A government watchdog group said Monday that the Biden administration left $7.2 billion worth of U.S. military equipment under Taliban control when it abruptly left Afghanistan in 2021.
The Special Inspector General for Afghanistan Reconstruction's findings noted that aircraft, missiles, communications gear, and biometric devices were among the military equipment left.
Still, the "final tally of military equipment abandoned" in Afghanistan cannot be entirely confirmed by the United States, which provided the Afghan military with approximately $18.6 billion over the last 20 years.
SIGAR investigators have blamed Pentagon officials and other administrations — from former President George W. Bush to current President Joe Biden — for the brunt of the Afghanistan disaster.
However, the report specifically pointed to the Afghan National Defense and Security Forces' lackadaisical response to President Donald Trump’s 2020 Doha Agreement as the critical reason.
"The character of the withdrawal left many Afghans with the impression that the U.S. was simply handing Afghanistan over to a Taliban government-in-waiting," the watchdog report read.

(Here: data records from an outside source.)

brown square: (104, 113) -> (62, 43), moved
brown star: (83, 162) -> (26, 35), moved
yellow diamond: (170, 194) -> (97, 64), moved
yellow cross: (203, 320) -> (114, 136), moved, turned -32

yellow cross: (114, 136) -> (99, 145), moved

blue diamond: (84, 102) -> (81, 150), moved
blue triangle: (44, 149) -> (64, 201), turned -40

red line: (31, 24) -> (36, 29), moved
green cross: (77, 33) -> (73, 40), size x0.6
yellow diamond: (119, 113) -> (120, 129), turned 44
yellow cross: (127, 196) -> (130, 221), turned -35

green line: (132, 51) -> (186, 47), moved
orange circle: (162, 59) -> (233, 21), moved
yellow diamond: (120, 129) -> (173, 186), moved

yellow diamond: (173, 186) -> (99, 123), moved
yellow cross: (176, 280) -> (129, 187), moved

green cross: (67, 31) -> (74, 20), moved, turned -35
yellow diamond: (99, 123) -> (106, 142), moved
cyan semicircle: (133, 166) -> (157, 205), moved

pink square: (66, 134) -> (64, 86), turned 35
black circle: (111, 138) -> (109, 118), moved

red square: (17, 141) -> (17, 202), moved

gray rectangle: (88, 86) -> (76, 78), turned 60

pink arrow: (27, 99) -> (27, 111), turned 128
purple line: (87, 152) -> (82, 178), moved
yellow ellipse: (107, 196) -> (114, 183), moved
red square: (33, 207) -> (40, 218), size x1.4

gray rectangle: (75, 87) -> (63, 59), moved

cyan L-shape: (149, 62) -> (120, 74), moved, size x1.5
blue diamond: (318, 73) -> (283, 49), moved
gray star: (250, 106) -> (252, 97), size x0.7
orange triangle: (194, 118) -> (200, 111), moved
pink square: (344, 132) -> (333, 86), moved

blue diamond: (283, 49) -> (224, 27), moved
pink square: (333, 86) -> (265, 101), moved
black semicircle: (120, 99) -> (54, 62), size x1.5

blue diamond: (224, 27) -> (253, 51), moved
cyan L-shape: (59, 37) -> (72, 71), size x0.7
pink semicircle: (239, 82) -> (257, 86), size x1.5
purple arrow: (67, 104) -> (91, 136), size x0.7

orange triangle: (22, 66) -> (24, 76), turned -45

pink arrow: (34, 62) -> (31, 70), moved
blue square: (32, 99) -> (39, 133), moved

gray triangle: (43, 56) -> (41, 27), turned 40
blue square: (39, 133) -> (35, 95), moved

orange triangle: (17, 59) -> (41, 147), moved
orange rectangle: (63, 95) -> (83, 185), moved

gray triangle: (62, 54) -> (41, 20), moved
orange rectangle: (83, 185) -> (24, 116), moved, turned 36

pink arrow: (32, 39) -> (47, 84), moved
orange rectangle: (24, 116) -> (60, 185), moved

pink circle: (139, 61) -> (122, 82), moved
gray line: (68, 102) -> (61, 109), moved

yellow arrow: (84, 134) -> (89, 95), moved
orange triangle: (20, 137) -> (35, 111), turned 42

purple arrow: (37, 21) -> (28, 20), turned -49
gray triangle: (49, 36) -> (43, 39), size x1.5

The Department of Defense, which "provided responses to SIGAR's requests for information," criticized several of the watchdog’s findings through a written response included in the final report.
In its rebuke, the Pentagon claimed U.S. officials were in touch with Afghan leadership before the withdrawal and insisted they would continue providing security assistance, despite the report's assertion that aid had been cut off.
"Since SIGAR's inception, DoD has contributed to and facilitated their work — a fact the report echoes in its opening pages," Pentagon spokesman Lt. Col. Rob Lodewick told The Wall Street Journal.
The investigators argued that U.S. policy failures in Afghanistan could help prevent a similar situation in Ukraine. To date, more than $110 billion has reportedly been sent over to Kyiv.
"Given the ongoing conflict and the unprecedented volume of weapons being transferred to Ukraine, the risk that some equipment ends up on the black market or in the wrong hands is likely unavoidable," the watchdog wrote.
"There is an understandable desire amid a crisis to focus on getting money out the door and to worry about oversight later, but too often that creates more problems than it solves," added SIGAR.